### EXERCISE GOAL
From the data below, return all lines holding the string "para".

### TASK INPUT
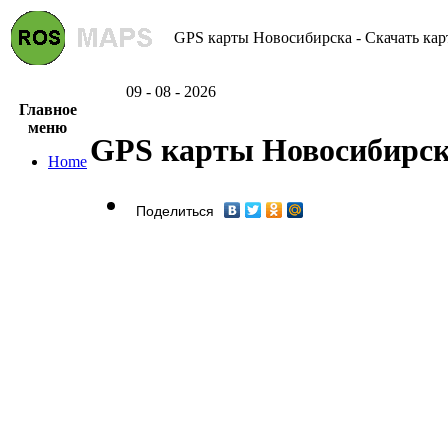
GPS карты Новосибирска - Скачать кар
09 - 08 - 2026
Главное
меню
GPS карты Новосибирс
Home
Поделиться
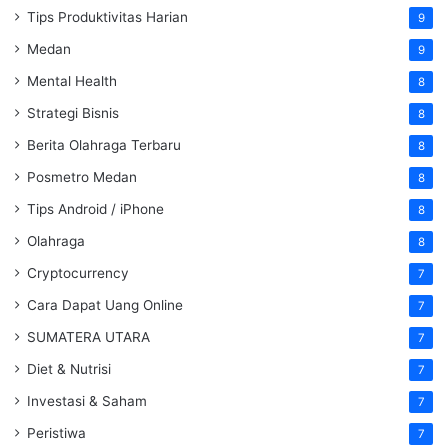
Tips Produktivitas Harian
9
Medan
9
Mental Health
8
Strategi Bisnis
8
Berita Olahraga Terbaru
8
Posmetro Medan
8
Tips Android / iPhone
8
Olahraga
8
Cryptocurrency
7
Cara Dapat Uang Online
7
SUMATERA UTARA
7
Diet & Nutrisi
7
Investasi & Saham
7
Peristiwa
7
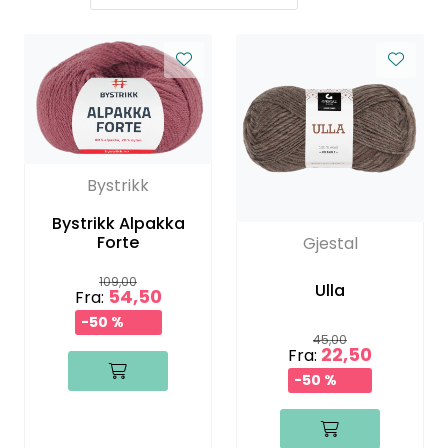
Bystrikk
Bystrikk Alpakka
Forte
Gjestal
109,00
Ulla
54,50
Fra:
-50 %
45,00
22,50
Fra:
-50 %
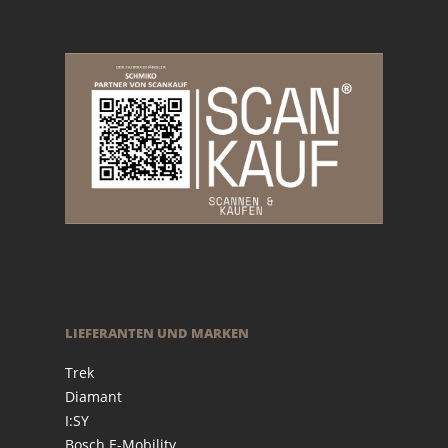
LIEFERANTEN UND MARKEN
Trek
Diamant
I:SY
Bosch E-Mobility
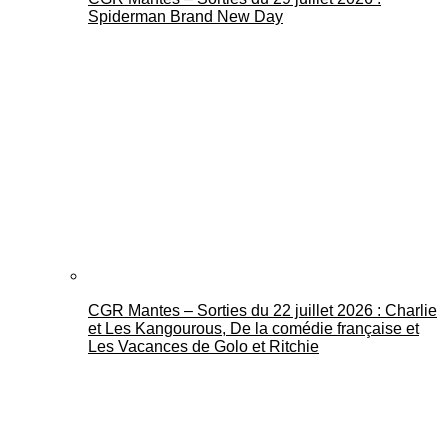
Spiderman Brand New Day
CGR Mantes – Sorties du 22 juillet 2026 : Charlie
et Les Kangourous, De la comédie française et
Les Vacances de Golo et Ritchie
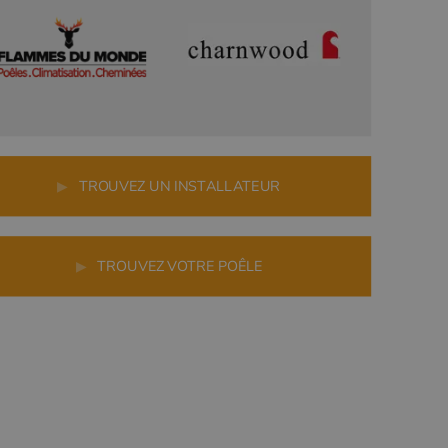
▶
TROUVEZ UN INSTALLATEUR
▶
TROUVEZ VOTRE POÊLE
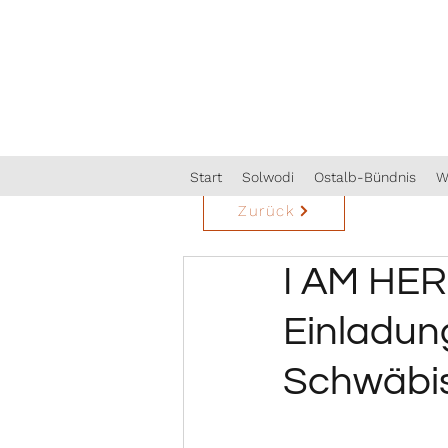
Start
Solwodi
Ostalb-Bündnis
W
Zurück
I AM HER
Einladung
Schwäbi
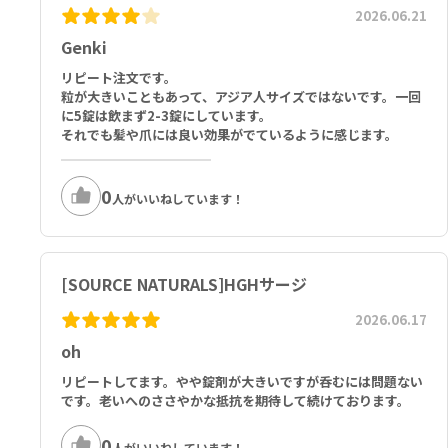
2026.06.21
Genki
リピート注文です。
粒が大きいこともあって、アジア人サイズではないです。一回
に5錠は飲まず2-3錠にしています。
それでも髪や爪には良い効果がでているように感じます。
0
人がいいねしています！
[SOURCE NATURALS]HGHサージ
2026.06.17
oh
リピートしてます。やや錠剤が大きいですが呑むには問題ない
です。老いへのささやかな抵抗を期待して続けております。
0
人がいいねしています！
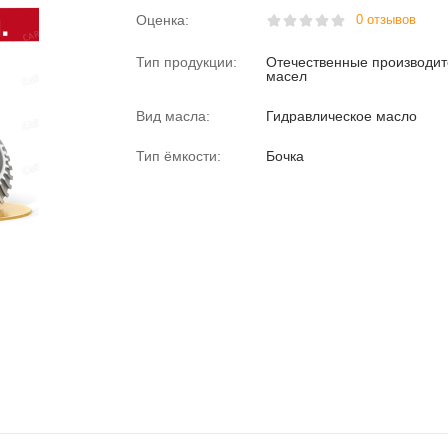
Оценка:
0 отзывов
Тип продукции:
Отечественные производи
масел
Вид масла:
Гидравлическое масло
Тип ёмкости:
Бочка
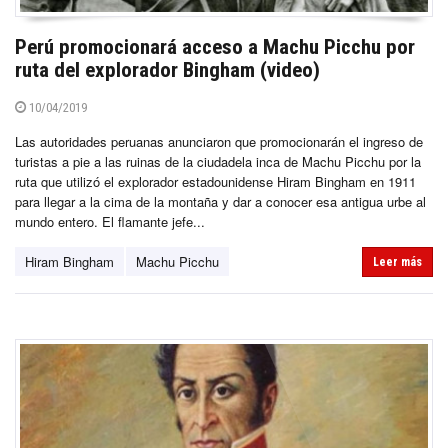
Perú promocionará acceso a Machu Picchu por
ruta del explorador Bingham (video)
10/04/2019
Las autoridades peruanas anunciaron que promocionarán el ingreso de
turistas a pie a las ruinas de la ciudadela inca de Machu Picchu por la
ruta que utilizó el explorador estadounidense Hiram Bingham en 1911
para llegar a la cima de la montaña y dar a conocer esa antigua urbe al
mundo entero. El flamante jefe...
Hiram Bingham
Machu Picchu
Leer más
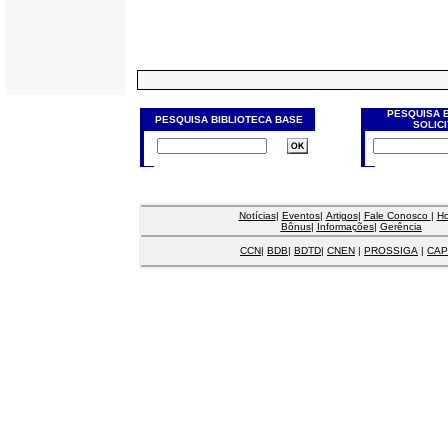
PESQUISA 
PESQUISA BIBLIOTECA BASE
SOLIC
Notícias
|
Eventos
|
Artigos
|
Fale Conosco
|
H
Bônus
|
Informações
|
Gerência
CCN
|
BDB
|
BDTD
|
CNEN
|
PROSSIGA
|
CAP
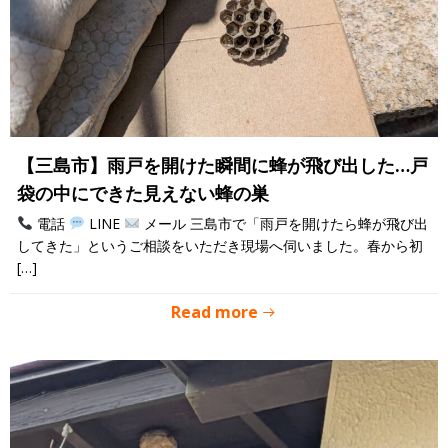
【三島市】雨戸を開けた瞬間に蜂が飛び出した…戸
袋の中にできた見えない蜂の巣
電話
LINE
メール 三島市で「雨戸を開けたら蜂が飛び出
してきた」というご相談をいただき現場へ伺いました。春から初
[…]
Read more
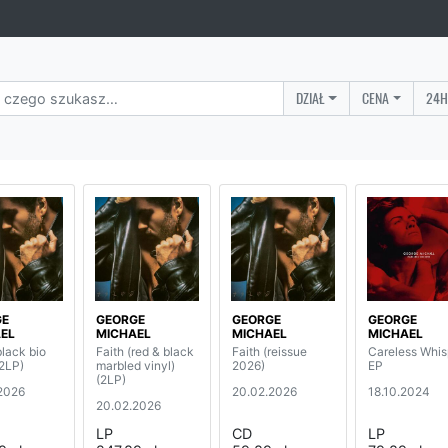
DZIAŁ
CENA
24H
GE
GEORGE
GEORGE
GEORGE
EL
MICHAEL
MICHAEL
MICHAEL
black bio
Faith (red & black
Faith (reissue
Careless Whis
(2LP)
marbled vinyl)
2026)
EP
(2LP)
2026
20.02.2026
18.10.2024
20.02.2026
LP
CD
LP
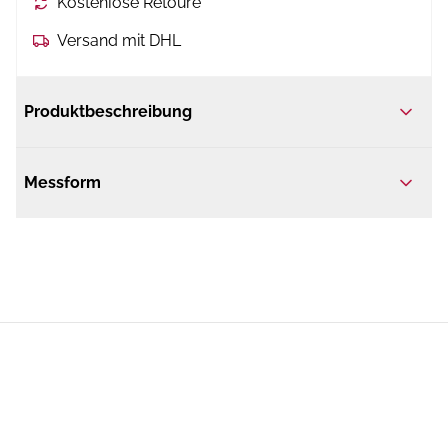
Kostenlose Retoure
Versand mit DHL
Produktbeschreibung
Messform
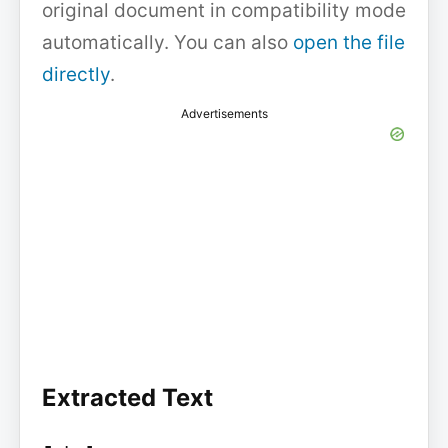
original document in compatibility mode
automatically. You can also
open the file
directly
.
Advertisements
Extracted Text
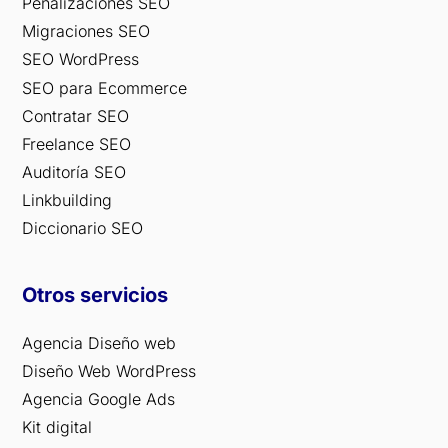
Penalizaciones SEO
Migraciones SEO
SEO WordPress
SEO para Ecommerce
Contratar SEO
Freelance SEO
Auditoría SEO
Linkbuilding
Diccionario SEO
Otros servicios
Agencia Diseño web
Diseño Web WordPress
Agencia Google Ads
Kit digital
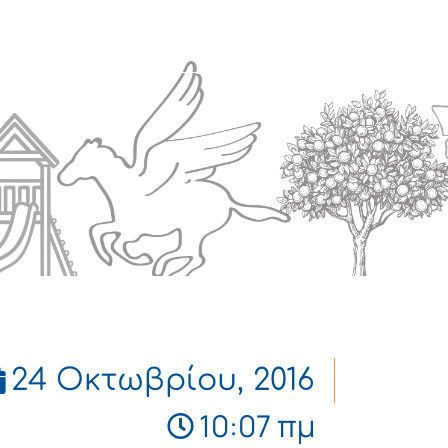
Πολιτισμός
Επικοινωνία
24 Οκτωβρίου, 2016
10:07 πμ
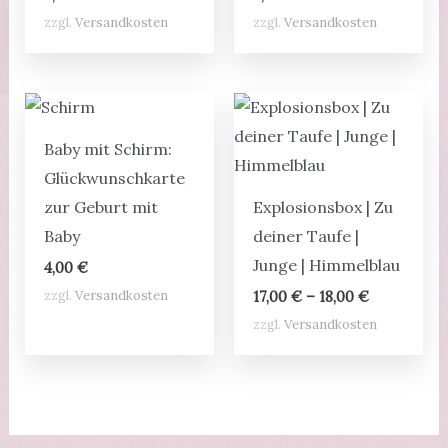
zzgl.
Versandkosten
zzgl.
Versandkosten
Baby mit Schirm:
Glückwunschkarte
zur Geburt mit
Explosionsbox | Zu
Baby
deiner Taufe |
Junge | Himmelblau
4,00
€
zzgl.
Versandkosten
17,00
€
–
18,00
€
zzgl.
Versandkosten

### TASK OUTPUT
para llegar a la cima de la montaña y dar a conocer esa antigua urbe al
SEO para Ecommerce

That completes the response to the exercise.